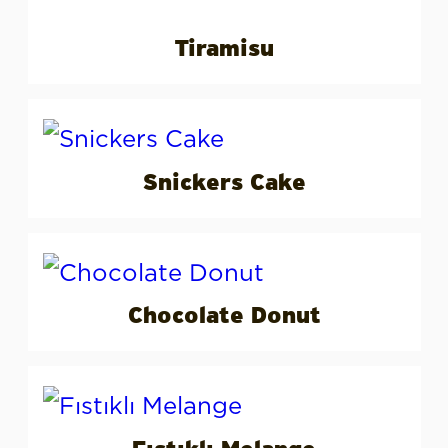
Tiramisu
Snickers Cake
Chocolate Donut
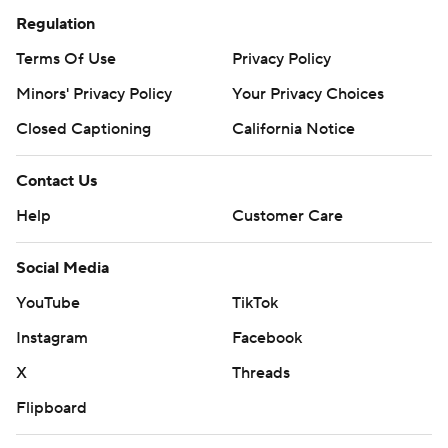
Regulation
Terms Of Use
Privacy Policy
Minors' Privacy Policy
Your Privacy Choices
Closed Captioning
California Notice
Contact Us
Help
Customer Care
Social Media
YouTube
TikTok
Instagram
Facebook
X
Threads
Flipboard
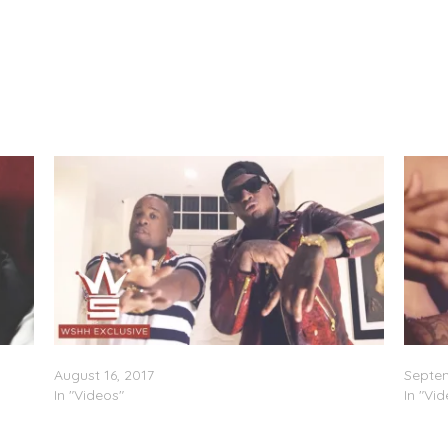
MoneyBagg Yo & Yo Gotti – Doin 2 Much (Video)
Moneyb
August 16, 2017
Septem
In "Videos"
In "Vi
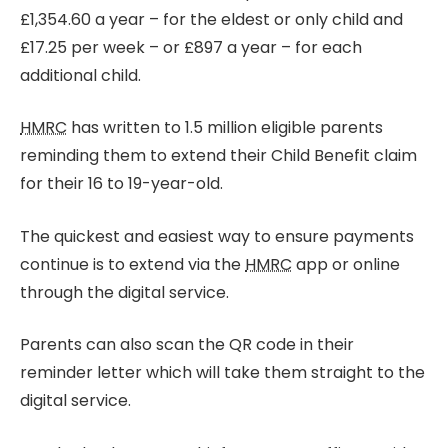
£1,354.60 a year – for the eldest or only child and
£17.25 per week – or £897 a year – for each
additional child.
HMRC
has written to 1.5 million eligible parents
reminding them to extend their Child Benefit claim
for their 16 to 19-year-old.
The quickest and easiest way to ensure payments
continue is to extend via the
HMRC
app or online
through the digital service.
Parents can also scan the QR code in their
reminder letter which will take them straight to the
digital service.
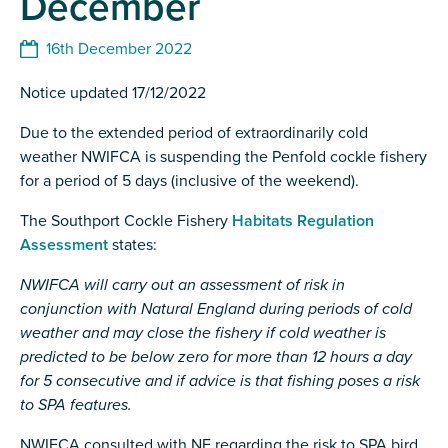
December
16th December 2022
Notice updated 17/12/2022
Due to the extended period of extraordinarily cold
weather NWIFCA is suspending the Penfold cockle fishery
for a period of 5 days (inclusive of the weekend).
The Southport Cockle Fishery
Habitats Regulation
Assessment
states:
NWIFCA will carry out an assessment of risk in
conjunction with Natural England during
periods of cold
weather and may close the fishery if cold weather is
predicted to be below zero for more than
12 hours a day
for 5 consecutive and if advice is that fishing poses a risk
to SPA features.
NWIFCA consulted with NE regarding the risk to SPA bird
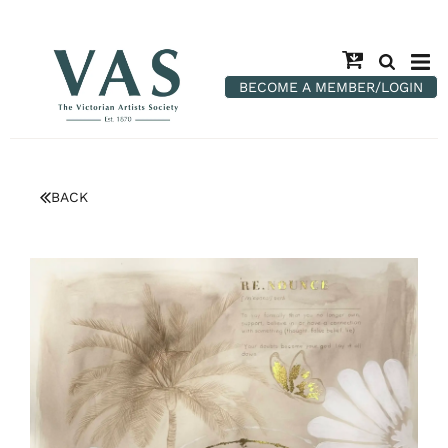
BECOME A MEMBER/LOGIN
BACK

### About this task
In the listing above, find each line containing "their" and copy it.

### Task result
reminding them to extend their Child Benefit claim
for their 16 to 19-year-old.
Parents can also scan the QR code in their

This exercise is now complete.